En ce qui concerne la politique municipale au Québec, il me semble qu’il faut ajouter deux autres éléments, qui sont particuliers à ce niveau de gouvernement[1] : le fait que le droit de vote a longtemps été extrêmement limité et la tendance à considérer les enjeux municipaux sous un angle plus technique que politique. En effet, contrairement à ce qui se passait aux plans fédéral ou provincial, la démocratie municipale a longtemps été une démocratie de propriétaires et il faudra attendre les années 1970 pour que cesse une telle situation et que le suffrage universel y soit établi[2]. La justification d’une telle exclusivité résidait dans le fait que le mode de financement des municipalités était la taxe foncière à laquelle étaient assujettis les seuls propriétaires; on avait tendance à les considérer comme les « actionnaires » de la municipalité et, par conséquent, comme il est de mise dans une entreprise, à limiter le droit de décision aux seuls actionnaires, dans un retournement assez spectaculaire du principe du no taxation without representation qui avait soutenu les révolutions britannique et étasunienne. Une telle restriction laisse des traces, non seulement dans les pratiques des gouvernements municipaux[3], mais également dans celles des électeurs et électrices potentiels qui se sentent plus ou moins « autorisés » à intervenir relativement aux questions municipales.

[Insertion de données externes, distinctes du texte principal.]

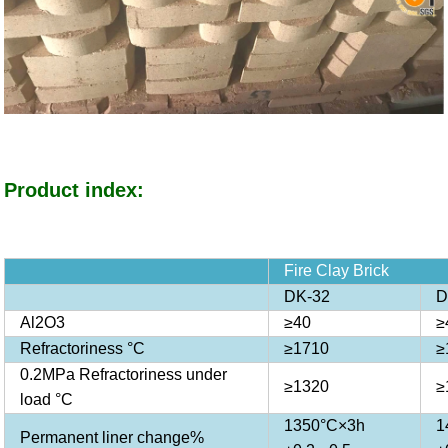
Product index:
Fire Clay Brick
DK-32
D
Al2O3
≥40
≥
Refractoriness °C
≥1710
≥
0.2MPa Refractoriness under
≥1320
≥
load °C
1350°C×3h
1
Permanent liner change%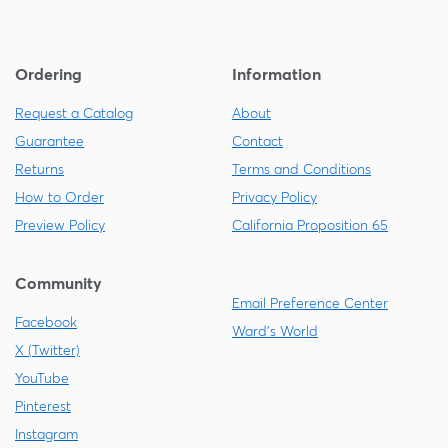
Ordering
Information
Request a Catalog
About
Guarantee
Contact
Returns
Terms and Conditions
How to Order
Privacy Policy
Preview Policy
California Proposition 65
Community
Email Preference Center
Facebook
Ward's World
X (Twitter)
YouTube
Pinterest
Instagram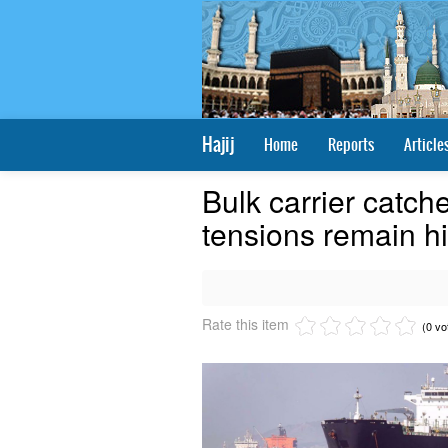
Hajij
Home
Reports
Article
Bulk carrier catche
tensions remain hi
Rate this item
(0 vo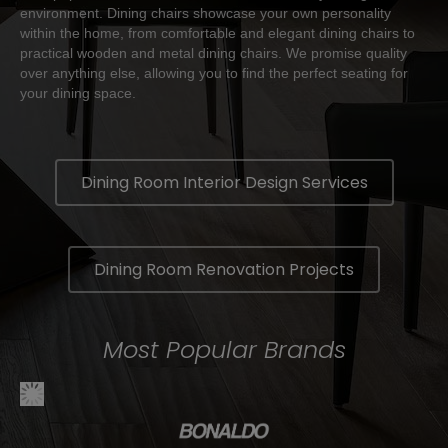
environment. Dining chairs showcase your own personality
within the home, from comfortable and elegant dining chairs to
practical wooden and metal dining chairs. We promise quality
over anything else, allowing you to find the perfect seating for
your dining space.
Dining Room Interior Design Services
Dining Room Renovation Projects
Most Popular Brands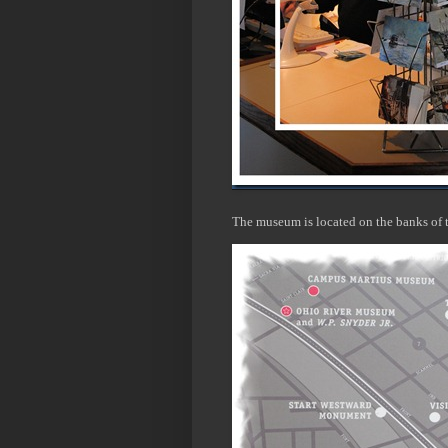
The museum is located on the banks of 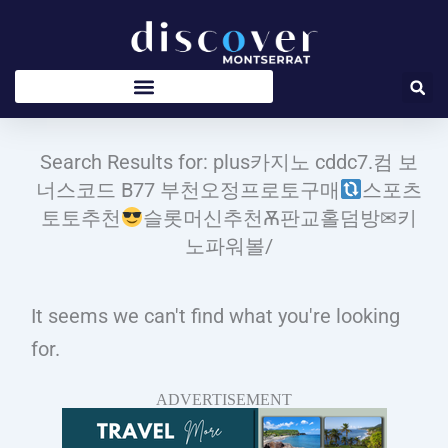
Skip
to
content
Search Results for: plus카지노 cddc7.컴 보
너스코드 B77 부천오정프로토구매
스포츠
토토추천
슬롯머신추천Ѫ판교홀덤방✉키
노파워볼/
It seems we can't find what you're looking
for.
ADVERTISEMENT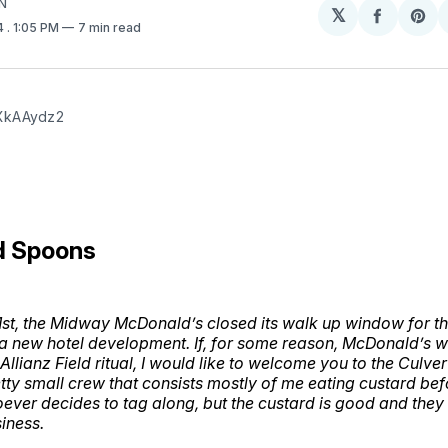
N
𝕏
Share
Sh
4
. 1:05 PM
7 min read
on
on
Facebo
Pin
XkAAydz2
d Spoons
t, the Midway McDonald’s closed its walk up window for the
 new hotel development. If, for some reason, McDonald’s w
llianz Field ritual, I would like to welcome you to the Culve
retty small crew that consists mostly of me eating custard be
ver decides to tag along, but the custard is good and they 
siness.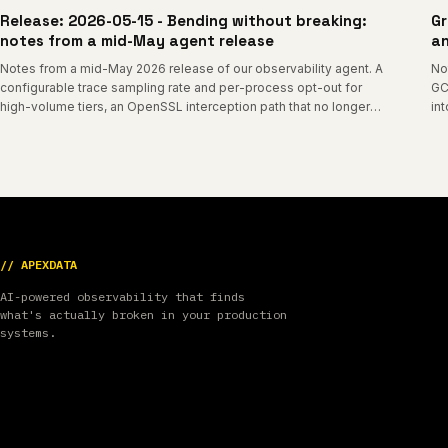
Release: 2026-05-15 - Bending without breaking:
Gr
notes from a mid-May agent release
an
Notes from a mid-May 2026 release of our observability agent. A
No
configurable trace sampling rate and per-process opt-out for
GC
high-volume tiers, an OpenSSL interception path that no longer
in
tracks libssl internal layouts, a graceful-degradation mode for
sa
older kernels, PHP-FPM monitoring that self-heals across worker
recycles, and a cleaner startup log.
// APEXDATA
AI-powered observability that finds
what's actually broken in your production
systems.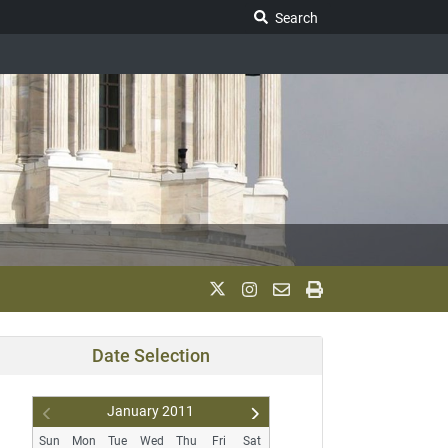
Search Legislature
Search
Date Selection
January
2011
Pr
N
Sun
Mon
Tue
Wed
Thu
Fri
Sat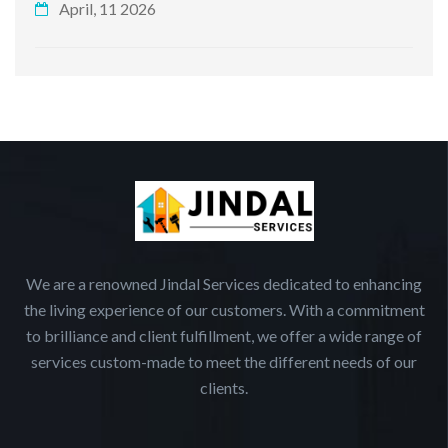
April, 11 2026
We are a renowned Jindal Services dedicated to enhancing
the living experience of our customers. With a commitment
to brilliance and client fulfillment, we offer a wide range of
services custom-made to meet the different needs of our
clients.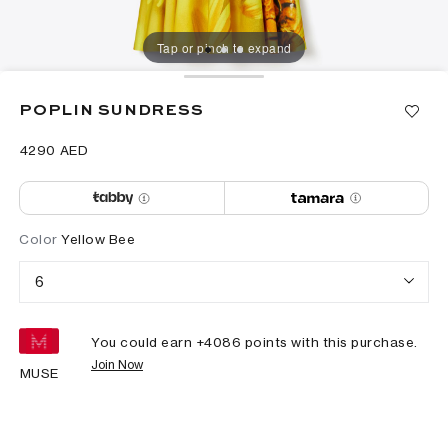
Tap or pinch to expand
POPLIN SUNDRESS
⁦4290⁩ AED
Color
Yellow Bee
6
You could earn +
4086
points with this purchase.
Join Now
MUSE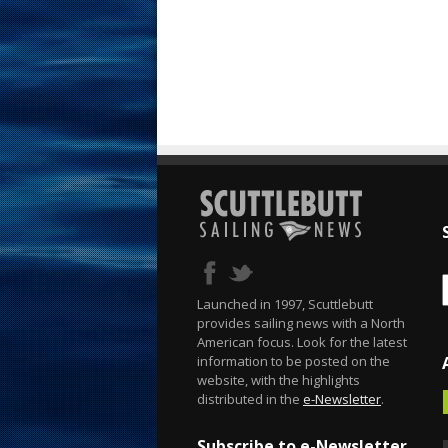
Launched in 1997, Scuttlebutt
provides sailing news with a North
American focus. Look for the latest
information to be posted on the
website, with the highlights
distributed in the
e-Newsletter
.
Subscribe to e-Newsletter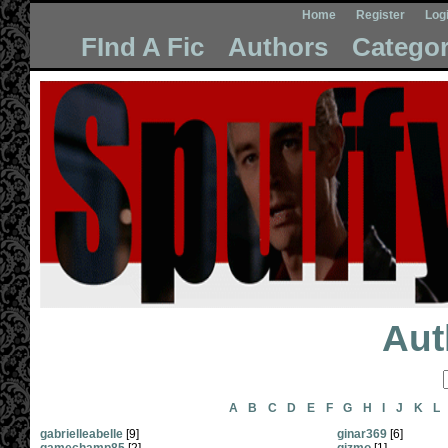
Home
Register
Log
FInd A Fic
Authors
Categor
Aut
A
B
C
D
E
F
G
H
I
J
K
L
gabrielleabelle
[9]
ginar369
[6]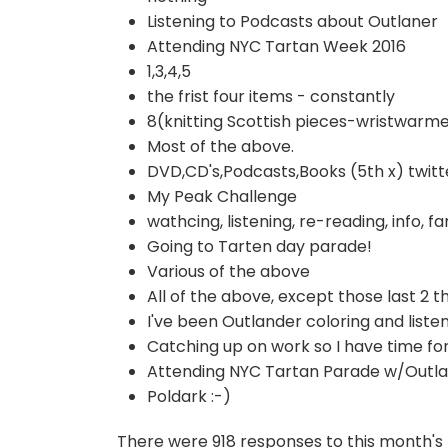
Listening to Podcasts about Outlaner
Attending NYC Tartan Week 2016
1,3,4,5
the frist four items - constantly
8(knitting Scottish pieces-wristwarme
Most of the above.
DVD,CD's,Podcasts,Books (5th x) twitt
My Peak Challenge
wathcing, listening, re-reading, info, fan
Going to Tarten day parade!
Various of the above
All of the above, except those last 2 t
I've been Outlander coloring and listen
Catching up on work so I have time for
Attending NYC Tartan Parade w/Outla
Poldark :-)
There were 918 responses to this month's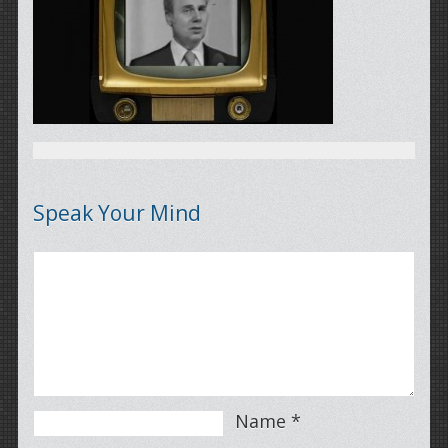
Speak Your Mind
Name
*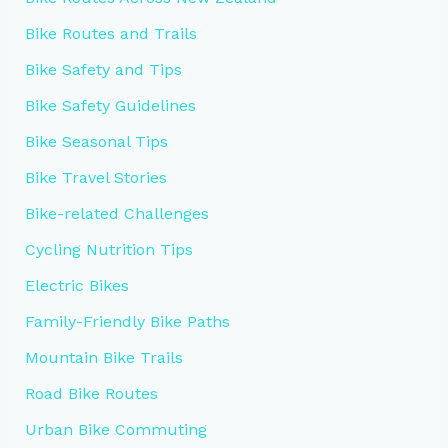
Bike Routes and Trails
Bike Safety and Tips
Bike Safety Guidelines
Bike Seasonal Tips
Bike Travel Stories
Bike-related Challenges
Cycling Nutrition Tips
Electric Bikes
Family-Friendly Bike Paths
Mountain Bike Trails
Road Bike Routes
Urban Bike Commuting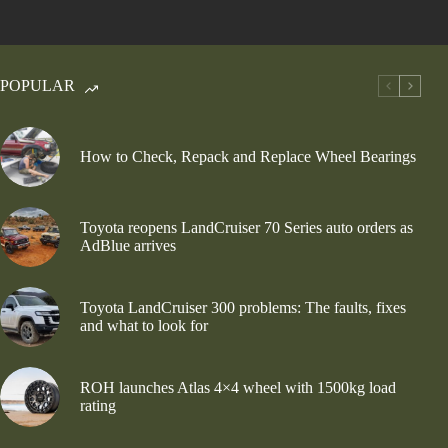
POPULAR
How to Check, Repack and Replace Wheel Bearings
Toyota reopens LandCruiser 70 Series auto orders as
AdBlue arrives
Toyota LandCruiser 300 problems: The faults, fixes
and what to look for
ROH launches Atlas 4×4 wheel with 1500kg load
rating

Le deuxième problème, c’est que les enjeux municipaux sont souvent présentés comme des enjeux techniques : les nids-de-poule, le déneigement, la collecte des ordures, telles seraient les grandes questions municipales (Bhérer et Quesnel, 2006 : 5). Sans nier l’importance de ces questions dans notre vie quotidienne, il convient de préciser que dans le mouvement de décentralisation inhérent à la gestion (néo)libérale appelée aussi gouvernance (Boltanski et Chiapello, 1999), les municipalités exercent des responsabilités dans des domaines aussi variés que l’aménagement du territoire, la santé publique, l’intégration des populations immigrantes, la lutte contre la pauvreté, les transports publics et alternatifs, qui ne sont pas uniquement des problèmes techniques, mais relèvent de choix politiques.

Un révélateur de ce mécanisme de dépolitisation des enjeux municipaux, c’est la quasi-absence de partis politiques. Certes, dans plusieurs villes, il y a des organisations qui se présentent comme des partis politiques, mais elles n’ont en général que fort peu de vie interne et n’existent pas, à toutes fins pratiques, en dehors des périodes électorales. Même les expériences de partis partiellement issus des milieux communautaires à Montréal et à Québec, comme le Rassemblement des citoyennes et citoyens de Montréal ou le Regroupement populaire de Québec, ont fait long feu, consécutivement à l’exercice du pouvoir politique et aux fusions municipales de 2001. Cette absence de partis politiques rend difficile le maintien de liens entre les élus et l’électorat et entraîne un processus extrêmement personnalisé de liens entre les groupes organisés (communautaires, féministes, écologistes) qui sont actifs sur des enjeux municipaux et certains élus locaux (Fontan et al., 2006 : 126). Ce sont autant de raisons pour chercher à démocratiser les municipalités en intervenant simultanément sur trois plans : l’amélioration de la démocratie représentative, la mise en place de modes de démocratie participative et l’instauration de modes de démocratie délibérative.

Des moyens pour développer l’implication citoyenne dans la décision publique

Ce déficit démocratique est partiellement perçu par certains intervenants du monde municipal, qui ont essayé d’y remédier en développant des possibilités d’input citoyen dans les affaires municipales. Ainsi, les municipalités sont le seul palier de gouvernement où existe le référe ndum d’initiative populaire. Les municipalités doivent également mettre en place des mécanismes de consultation publique dans certains domaines et certaines étendent l’expérience à des domaines qui ne sont pas couverts par la loi. En outre, surtout depuis les fusions municipales de 2001, on a assisté à des processus de décentralisation qui avaient partiellement pour objectif de rapprocher la vie municipale des citoyens et citoyennes. Cependant, de tels mécanismes sont loin de produire les effets escomptés en termes de participation réelle et effective des citoyens à la décision publique.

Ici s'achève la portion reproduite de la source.